As we send the value for the properties window as for all other renderings, we can keep that functionality as is. It will react on the value set when the rendering was selected (which can be tweaked on the rendering definition item itself if you don't want to leave that choice to your editors).

Configuration

You need to tell Sitecore you have a new AddRendering command. Patch the config by creating a new config file in the include folder (make sure it gets added in the end):
<configuration xmlns:patch="http://www.sitecore.net/xmlconfig/">
  <sitecore>
    <commands>
      <command name="webedit:addrendering" type="YourNamespace.YourClass, YourSolution" patch:instead="*[@name='webedit:addrendering']" />
    </commands>
  </sitecore>
</configuration>

Wrap it up


This code will probably (as it was for me) be a part of a bigger solution and is not a fully working code set. If you have any questions, you can find me on Sitecore Slack or sitecore.stackexchange.com ;)

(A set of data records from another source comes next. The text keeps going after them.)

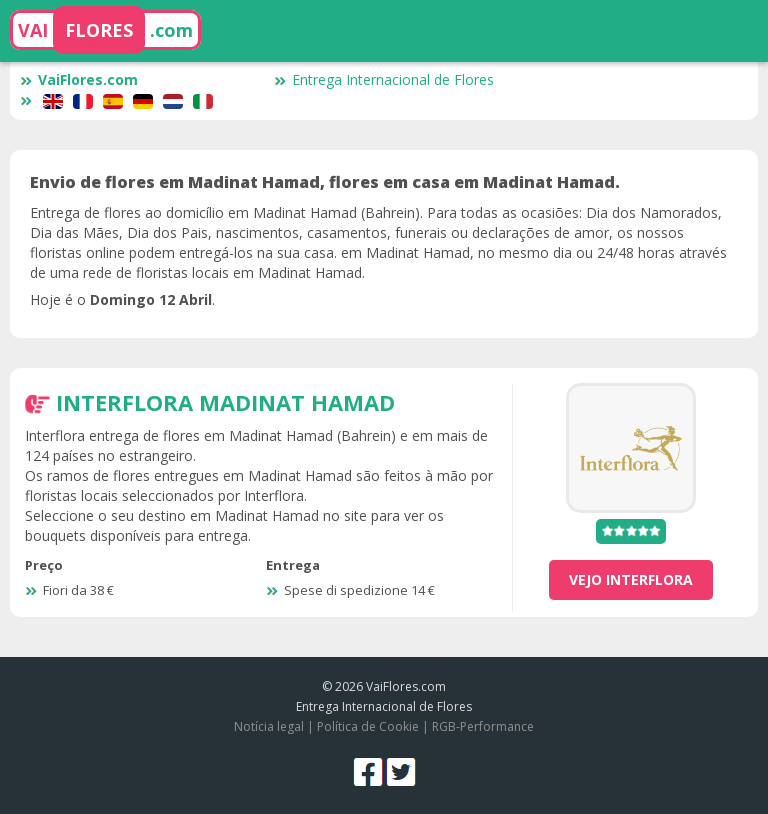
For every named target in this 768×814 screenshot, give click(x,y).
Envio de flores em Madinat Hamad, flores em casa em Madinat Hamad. (325, 182)
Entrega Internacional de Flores (384, 79)
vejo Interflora (631, 579)
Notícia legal (269, 726)
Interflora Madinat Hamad (225, 402)
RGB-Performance (483, 726)
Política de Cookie (368, 726)
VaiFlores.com (79, 79)
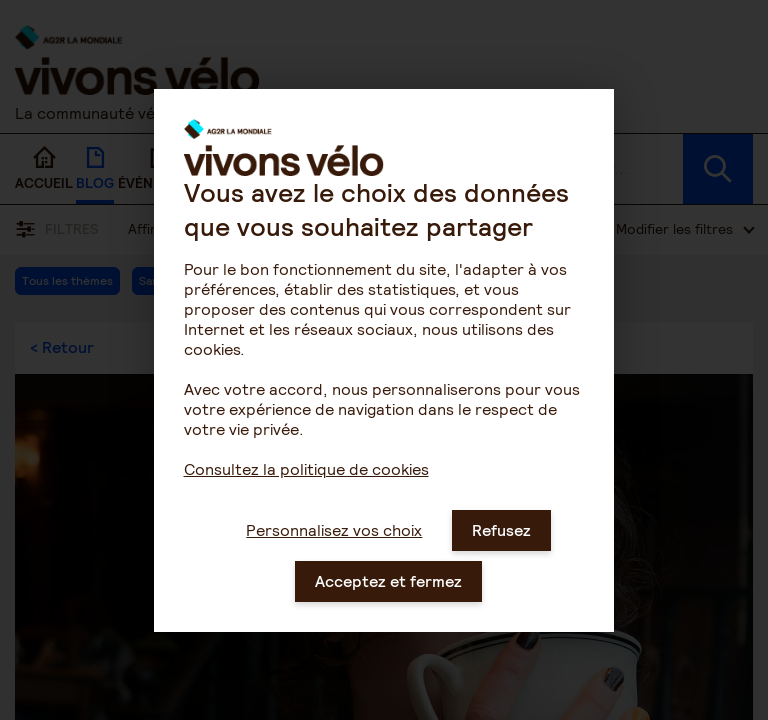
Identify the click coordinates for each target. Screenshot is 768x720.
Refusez (501, 549)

One question that apparently does pop up is how to set the datasource. Setting the datasource when a rendering is added can be done in the getRenderingDatasource pipeline, which is called in the command as we saw. Create an extra processor and add the datasource item to the arguments:
getRenderingDatasourceArgs.CurrentDatasource = datasourceItem.Paths.FullPath;

One thing to remember though: as we did overwrite some piece of Sitecore code here, you do need to check on every upgrade that all is still valid and you might need to adapt the code. 

1 comment:

  1. Good news: the full solution -a local datasource implementation- will be released to the Sitecore marketplace in the very near future.